NVIDIA, Google DeepMind, and EMBL Launch World's Largest Protein Complex Dataset at GTC 2026 to Accelerate AI-Driven Drug Discovery

Feb 06, 2026 15:09 CST Updated 15:09

NVIDIA

Artificial Intelligence Computing Service Provider

微信图片_2026-05-06_162055_806.png

NVIDIA、Google DeepMind、The European Bioinformatics Institute (EMBL-EBI), part of the European Molecular Biology Laboratory, and the Steinegger Lab at Seoul National University have significantly expanded the AlphaFold Protein Structure Database by adding 1.7 million high-confidence predicted protein complexes to the searchable database and providing approximately 30 million additional predicted structures for bulk download.

This newly added dataset is the largest of its kind, transforming the database into a comprehensive resource platform for protein–protein interaction modeling at an unprecedented scale.

Google DeepMind’s AlphaFold-Multimer model provides the database with AI-predicted protein structures.Meanwhile, by integrating into the OpenFold inference pipeline, includingNVIDIA TensorRTandcuEquivariance including NVIDIA computing libraries, with inference speed improved by more than 100 times compared to traditional methods.

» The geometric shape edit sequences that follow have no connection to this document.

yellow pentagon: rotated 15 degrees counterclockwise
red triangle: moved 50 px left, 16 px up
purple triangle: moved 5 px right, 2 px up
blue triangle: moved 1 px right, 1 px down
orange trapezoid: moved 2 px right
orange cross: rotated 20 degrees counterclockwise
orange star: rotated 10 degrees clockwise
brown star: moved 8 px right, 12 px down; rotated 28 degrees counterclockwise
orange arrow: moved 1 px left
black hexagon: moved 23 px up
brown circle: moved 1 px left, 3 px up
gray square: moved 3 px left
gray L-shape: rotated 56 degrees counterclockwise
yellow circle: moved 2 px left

This database provides these pre-computed protein structural conformations as research hypotheses, thereby accelerating the experimental validation process in new drug target discovery and disease mechanism research.This significantly lowers the barrier to scientific research, particularly benefiting researchers in resource-limited settings who lack access to advanced high-performance computing resources.

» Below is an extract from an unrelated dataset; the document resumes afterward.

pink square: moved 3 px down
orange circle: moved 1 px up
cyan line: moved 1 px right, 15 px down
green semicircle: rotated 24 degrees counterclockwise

The project prioritizes the reference proteome—a protein collection representing taxonomic diversity—and the World Health Organization’s list of priority pathogens to advance infectious disease research.

For the pharmaceutical industry, these predicted structures can serve as robust initial hypotheses, significantly accelerating subsequent wet-lab experiments and saving valuable time and resources.